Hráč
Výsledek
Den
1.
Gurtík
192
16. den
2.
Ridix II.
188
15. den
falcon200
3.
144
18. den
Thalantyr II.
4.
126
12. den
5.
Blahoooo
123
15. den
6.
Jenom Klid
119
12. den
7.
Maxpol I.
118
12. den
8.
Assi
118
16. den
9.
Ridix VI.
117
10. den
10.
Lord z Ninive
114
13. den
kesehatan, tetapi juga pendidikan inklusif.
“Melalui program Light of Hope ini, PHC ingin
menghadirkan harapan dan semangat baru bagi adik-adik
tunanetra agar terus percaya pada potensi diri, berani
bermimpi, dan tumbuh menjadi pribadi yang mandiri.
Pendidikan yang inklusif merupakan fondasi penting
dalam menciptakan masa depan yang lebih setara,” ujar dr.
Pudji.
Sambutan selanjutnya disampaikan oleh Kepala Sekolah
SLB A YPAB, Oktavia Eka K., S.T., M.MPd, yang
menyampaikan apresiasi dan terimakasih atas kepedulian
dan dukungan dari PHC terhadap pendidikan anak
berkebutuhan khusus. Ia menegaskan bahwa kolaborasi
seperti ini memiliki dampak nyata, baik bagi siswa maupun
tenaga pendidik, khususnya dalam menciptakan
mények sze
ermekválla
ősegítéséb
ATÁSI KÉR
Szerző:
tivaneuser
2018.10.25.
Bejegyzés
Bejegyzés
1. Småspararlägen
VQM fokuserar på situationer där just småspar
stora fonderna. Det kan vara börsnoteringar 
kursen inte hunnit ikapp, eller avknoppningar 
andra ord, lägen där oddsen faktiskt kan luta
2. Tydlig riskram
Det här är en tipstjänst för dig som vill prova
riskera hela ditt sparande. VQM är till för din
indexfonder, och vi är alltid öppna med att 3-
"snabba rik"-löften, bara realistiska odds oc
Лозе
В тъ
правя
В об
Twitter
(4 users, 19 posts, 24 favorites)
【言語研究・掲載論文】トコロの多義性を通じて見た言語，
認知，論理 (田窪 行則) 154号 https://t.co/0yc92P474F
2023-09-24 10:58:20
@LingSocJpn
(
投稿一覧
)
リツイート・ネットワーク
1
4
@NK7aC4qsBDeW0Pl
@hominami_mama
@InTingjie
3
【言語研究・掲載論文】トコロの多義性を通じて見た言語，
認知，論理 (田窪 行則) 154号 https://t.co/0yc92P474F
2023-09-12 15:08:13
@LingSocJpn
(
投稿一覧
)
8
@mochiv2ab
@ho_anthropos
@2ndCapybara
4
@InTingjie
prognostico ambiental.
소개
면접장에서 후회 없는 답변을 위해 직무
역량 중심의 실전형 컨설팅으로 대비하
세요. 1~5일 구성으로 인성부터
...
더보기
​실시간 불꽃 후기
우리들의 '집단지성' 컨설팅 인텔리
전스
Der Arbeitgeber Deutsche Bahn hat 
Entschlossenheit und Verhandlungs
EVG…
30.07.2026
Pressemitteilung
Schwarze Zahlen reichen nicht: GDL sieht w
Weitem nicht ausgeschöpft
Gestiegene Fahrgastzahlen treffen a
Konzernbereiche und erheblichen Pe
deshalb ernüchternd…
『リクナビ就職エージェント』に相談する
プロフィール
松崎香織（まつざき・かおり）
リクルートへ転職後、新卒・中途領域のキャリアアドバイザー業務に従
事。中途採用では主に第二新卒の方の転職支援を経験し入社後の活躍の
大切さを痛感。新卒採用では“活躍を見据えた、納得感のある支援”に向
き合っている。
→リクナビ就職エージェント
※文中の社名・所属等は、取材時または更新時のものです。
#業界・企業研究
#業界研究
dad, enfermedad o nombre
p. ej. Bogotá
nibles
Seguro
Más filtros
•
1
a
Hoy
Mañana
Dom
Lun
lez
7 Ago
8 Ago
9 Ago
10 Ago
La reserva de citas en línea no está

========================================================================

> **What you are asked to do**
Would you write out all the records exactly as they read?

> **Answer to the problem**
Hráč
Výsledek
Den
1.
Gurtík
192
16. den
2.
Ridix II.
188
15. den
falcon200
3.
144
18. den
Thalantyr II.
4.
126
12. den
5.
Blahoooo
123
15. den
6.
Jenom Klid
119
12. den
7.
Maxpol I.
118
12. den
8.
Assi
118
16. den
9.
Ridix VI.
117
10. den
10.
Lord z Ninive
114
13. den
kesehatan, tetapi juga pendidikan inklusif.
“Melalui program Light of Hope ini, PHC ingin
menghadirkan harapan dan semangat baru bagi adik-adik
tunanetra agar terus percaya pada potensi diri, berani
bermimpi, dan tumbuh menjadi pribadi yang mandiri.
Pendidikan yang inklusif merupakan fondasi penting
dalam menciptakan masa depan yang lebih setara,” ujar dr.
Pudji.
Sambutan selanjutnya disampaikan oleh Kepala Sekolah
SLB A YPAB, Oktavia Eka K., S.T., M.MPd, yang
menyampaikan apresiasi dan terimakasih atas kepedulian
dan dukungan dari PHC terhadap pendidikan anak
berkebutuhan khusus. Ia menegaskan bahwa kolaborasi
seperti ini memiliki dampak nyata, baik bagi siswa maupun
tenaga pendidik, khususnya dalam menciptakan
mények sze
ermekválla
ősegítéséb
ATÁSI KÉR
Szerző:
tivaneuser
2018.10.25.
Bejegyzés
Bejegyzés
1. Småspararlägen
VQM fokuserar på situationer där just småspar
stora fonderna. Det kan vara börsnoteringar 
kursen inte hunnit ikapp, eller avknoppningar 
andra ord, lägen där oddsen faktiskt kan luta
2. Tydlig riskram
Det här är en tipstjänst för dig som vill prova
riskera hela ditt sparande. VQM är till för din
indexfonder, och vi är alltid öppna med att 3-
"snabba rik"-löften, bara realistiska odds oc
Лозе
В тъ
правя
В об
Twitter
(4 users, 19 posts, 24 favorites)
【言語研究・掲載論文】トコロの多義性を通じて見た言語，
認知，論理 (田窪 行則) 154号 https://t.co/0yc92P474F
2023-09-24 10:58:20
@LingSocJpn
(
投稿一覧
)
リツイート・ネットワーク
1
4
@NK7aC4qsBDeW0Pl
@hominami_mama
@InTingjie
3
【言語研究・掲載論文】トコロの多義性を通じて見た言語，
認知，論理 (田窪 行則) 154号 https://t.co/0yc92P474F
2023-09-12 15:08:13
@LingSocJpn
(
投稿一覧
)
8
@mochiv2ab
@ho_anthropos
@2ndCapybara
4
@InTingjie
prognostico ambiental.
소개
면접장에서 후회 없는 답변을 위해 직무
역량 중심의 실전형 컨설팅으로 대비하
세요. 1~5일 구성으로 인성부터
...
더보기
​실시간 불꽃 후기
우리들의 '집단지성' 컨설팅 인텔리
전스
Der Arbeitgeber Deutsche Bahn hat 
Entschlossenheit und Verhandlungs
EVG…
30.07.2026
Pressemitteilung
Schwarze Zahlen reichen nicht: GDL sieht w
Weitem nicht ausgeschöpft
Gestiegene Fahrgastzahlen treffen a
Konzernbereiche und erheblichen Pe
deshalb ernüchternd…
『リクナビ就職エージェント』に相談する
プロフィール
松崎香織（まつざき・かおり）
リクルートへ転職後、新卒・中途領域のキャリアアドバイザー業務に従
事。中途採用では主に第二新卒の方の転職支援を経験し入社後の活躍の
大切さを痛感。新卒採用では“活躍を見据えた、納得感のある支援”に向
き合っている。
→リクナビ就職エージェント
※文中の社名・所属等は、取材時または更新時のものです。
#業界・企業研究
#業界研究
dad, enfermedad o nombre
p. ej. Bogotá
nibles
Seguro
Más filtros
•
1
a
Hoy
Mañana
Dom
Lun
lez
7 Ago
8 Ago
9 Ago
10 Ago
La reserva de citas en línea no está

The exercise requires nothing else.